I can quite believe that once Taipei 101 was constructed no one in Taipei ever got lost again. It is Taipei's most famous landmark. For several years it held the title of the world's tallest building and it dominates the skyline in Taipei in a way you can't imagine unless you've been here to see it.
In the daytime it looks like this:
At nighttime, it looks like this:
And a few seconds after midnight on New Year's Eve it looks like this:
Here's a Youtube video posted by someone who was (slightly alarmingly) closer than us:
The video goes wobbly at the end as the person recording swings round to try to catch the other fireworks that started once 101's had finished, so apologies for any seasickness.
You can see that in the moments leading up to the display there was a small light that flew up to and around the top of the building. What was it? A lighted wick? A UFO? Superman? I don't know. You can also hear (readers in other countries) the crowd count down in Mandarin.

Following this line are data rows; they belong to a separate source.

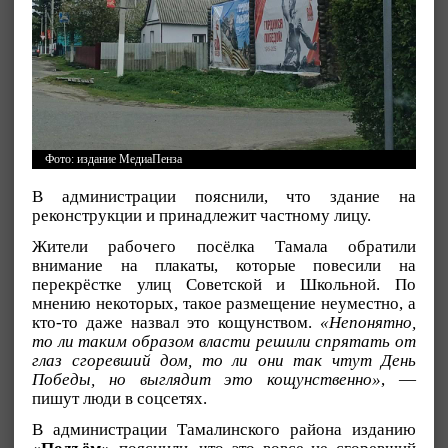
Фото: издание МедиаПенза
В администрации пояснили, что здание на
реконструкции и принадлежит частному лицу.
Жители рабочего посёлка Тамала обратили
внимание на плакаты, которые повесили на
перекрёстке улиц Советской и Школьной. По
мнению некоторых, такое размещение неуместно, а
кто-то даже назвал это кощунством.
«Непонятно,
то ли таким образом власти решили спрятать от
глаз сгоревший дом, то ли они так чтут День
Победы, но выглядит это кощунственно»
, —
пишут люди в соцсетях.
В администрации Тамалинского района изданию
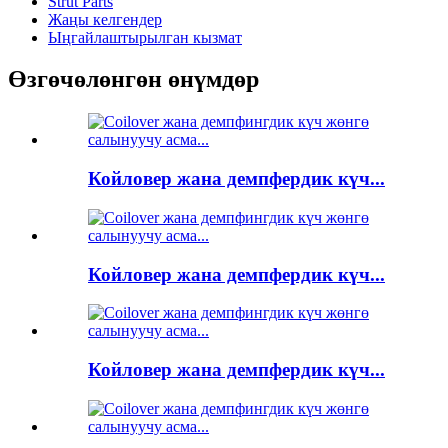
Strut Parts
Жаңы келгендер
Ыңгайлаштырылган кызмат
Өзгөчөлөнгөн өнүмдөр
Койловер жана демпфердик күч...
Койловер жана демпфердик күч...
Койловер жана демпфердик күч...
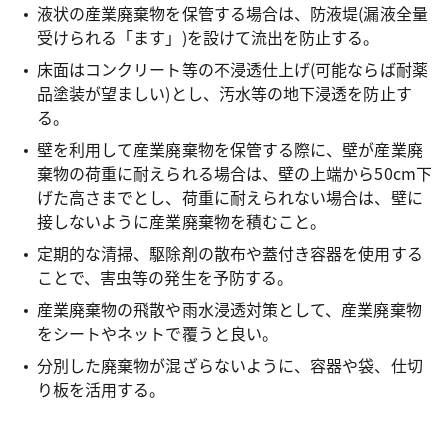
液状の産業廃棄物を保管する場合は、防液堤(漏液全量
受けられる「ます」)を設けて流出を防止する。
床面はコンクリート等の不浸透仕上げ(可能ならば耐薬
品塗装が望ましい)とし、汚水等の地下浸透を防止す
る。
壁を利用して産業廃棄物を保管する際に、壁が産業廃
棄物の荷重に耐えられる場合は、壁の上端から50cm下
げた高さまでとし、荷重に耐えられない場合は、壁に
接しないように産業廃棄物を積むこと。
定期的な清掃、駆除剤の散布や蓋付き容器を使用する
ことで、害虫等の発生を予防する。
産業廃棄物の飛散や雨水浸透対策として、産業廃棄物
をシートやネットで覆うと良い。
分別した廃棄物が混ざらないように、容器や袋、仕切
り板を活用する。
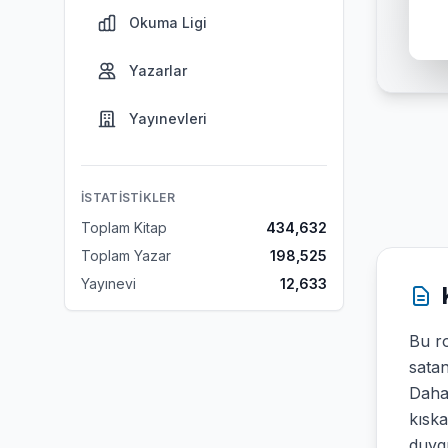
Okuma Ligi
Yazarlar
Yayınevleri
İSTATISTIKLER
Toplam Kitap
434,632
Toplam Yazar
198,525
Yayınevi
12,633
Bu ro
sata
Daha 
kıska
duygu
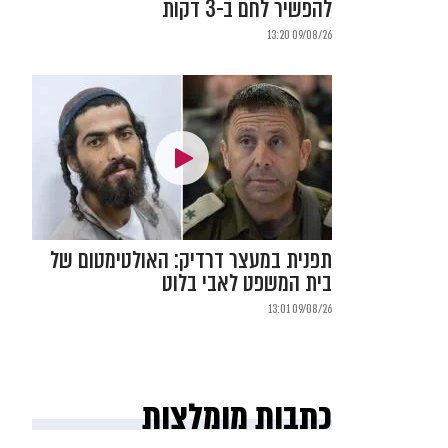
להפשיר לחם ב-3 דקות
09/08/26 13:20
תפנית במעצר דרדיק: האולטימטום של
בית המשפט לאבי בלוט
09/08/26 13:01
כתבות מומלצות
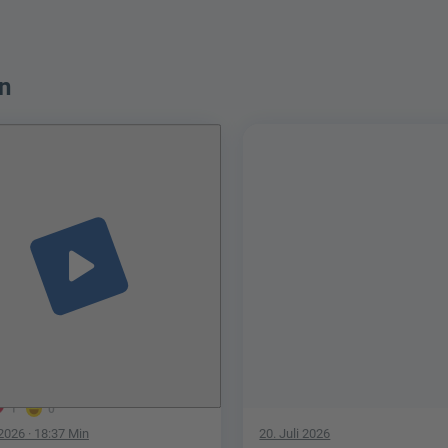
n
play_arrow
1
0
 2026
· 18:37 Min
20. Juli 2026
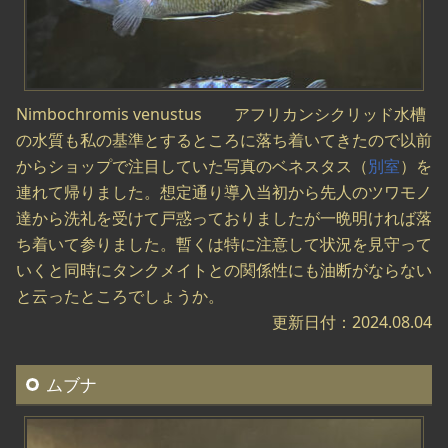
Nimbochromis venustus アフリカンシクリッド水槽
の水質も私の基準とするところに落ち着いてきたので以前
からショップで注目していた写真のベネスタス（
別室
）を
連れて帰りました。想定通り導入当初から先人のツワモノ
達から洗礼を受けて戸惑っておりましたが一晩明ければ落
ち着いて参りました。暫くは特に注意して状況を見守って
いくと同時にタンクメイトとの関係性にも油断がならない
と云ったところでしょうか。
更新日付：2024.08.04
ムブナ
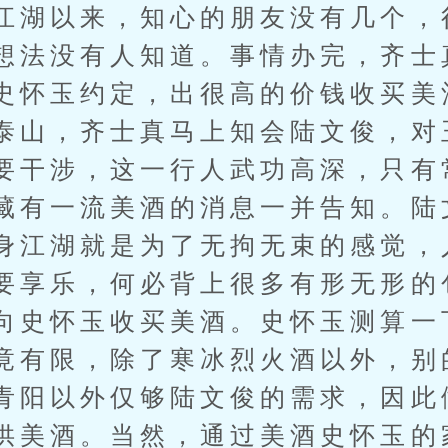
江湖以来，知心的朋友没有几个，
想法没有人知道。事情办完，齐士
史怀玉约定，出很高的价钱收买美
泰山，齐士真马上知会陆文俊，对
要干涉，这一行人武功高深，只有
藏有一流美酒的消息一并告知。陆
身江湖就是为了无拘无束的感觉，
要享乐，何必背上很多有形无形的
向史怀玉收买美酒。史怀玉测算一
竟有限，除了寒冰烈火酒以外，别
青阳以外仅够陆文俊的需求，因此
供美酒。当然，通过美酒史怀玉的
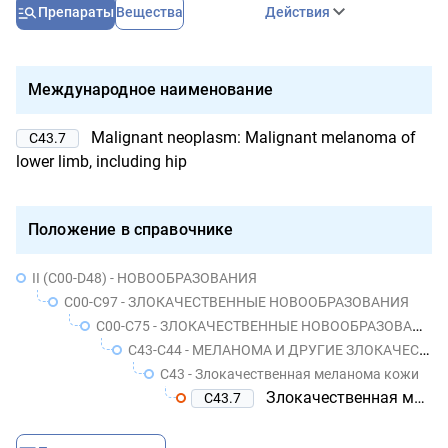
Препараты
Вещества
Действия
Международное наименование
Malignant neoplasm: Malignant melanoma of
C43.7
lower limb, including hip
Положение в справочнике
II (C00-D48) - НОВООБРАЗОВАНИЯ
C00-C97 - ЗЛОКАЧЕСТВЕННЫЕ НОВООБРАЗОВАНИЯ
C00-C75 - ЗЛОКАЧЕСТВЕННЫЕ НОВООБРАЗОВАНИЯ УТОЧНЕННЫХ ЛОКАЛИЗАЦИЙ, КОТОРЫЕ ОБОЗНАЧЕНЫ КАК ПЕРВИЧНЫЕ ИЛИ ПРЕДПОЛОЖИТЕЛЬНО ПЕРВИЧНЫЕ, КРОМЕ НОВООБРАЗОВАНИЙ ЛИМФОИДНОЙ, КРОВЕТВОРНОЙ И РОДСТВЕННЫХ ИМ ТКАНЕЙ
C43-C44 - МЕЛАНОМА И ДРУГИЕ ЗЛОКАЧЕСТВЕННЫЕ НОВООБРАЗОВАНИЯ КОЖИ
C43 - Злокачественная меланома кожи
Злокачественная меланома нижней конечности, включая область тазобедренного сустава
C43.7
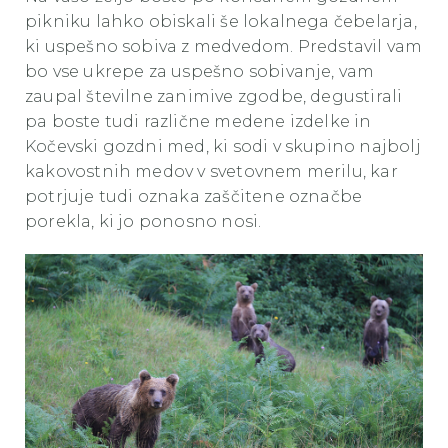
pikniku lahko obiskali še lokalnega čebelarja,
ki uspešno sobiva z medvedom. Predstavil vam
bo vse ukrepe za uspešno sobivanje, vam
zaupal številne zanimive zgodbe, degustirali
pa boste tudi različne medene izdelke in
Kočevski gozdni med, ki sodi v skupino najbolj
kakovostnih medov v svetovnem merilu, kar
potrjuje tudi oznaka zaščitene označbe
porekla, ki jo ponosno nosi.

I have to admit I'm not a big New Year's Eve person. Usually I get woken up at midnight by fireworks then go back to sleep again. Also, I've been completely spoiled by the fireworks at the 10/10 celebration at Dadaocheng Wharf, and, spectacular though 101's were, I thought the 10/10 ones were better. So, the 101 fireworks were great, but the best thing about the evening for me was being out in the crowd in the moments leading up to the countdown and sharing in the excitement of the evening.
In the minutes before midnight we were all hunkered down on the cold ground in quiet anticipation. (When I say it was cold, I mean cold by Taiwan reckoning, which was about 14 degrees Centigrade.) Then there was an excited 'ooooh' as 101 went dark. As the countdown began, everyone joined in, shouting the numbers. Each bang and light explosion of the ensuing display was met with screams and shouts of appreciation from the crowd. Great fun.
Once the fireworks were over, impromptu sparkler parties started up in the streets.
Street vendors tried to sell the last of their snacks to the dispersing crowd, and sharp-suited men with made-up beauties queued to get into the fashionable nightclub parties. We started our long walk home. No hope of getting a train, bus or taxi for a mile or more from the epicentre. Being amongst crowds of excited teenagers we got more than the usual amount of 'hello!'s with some 'Happy New Year!'s thrown in, and several requests for photos of the Caucasian child. (I should start charging, I really should.) But it was all in good, friendly spirit.
Will we be back? I'd like to go but I may be alone. Eight year olds don't like being up at one o'clock in the morning, walking a long way home in the dark, it turns out. But probably he will have forgotten by next year.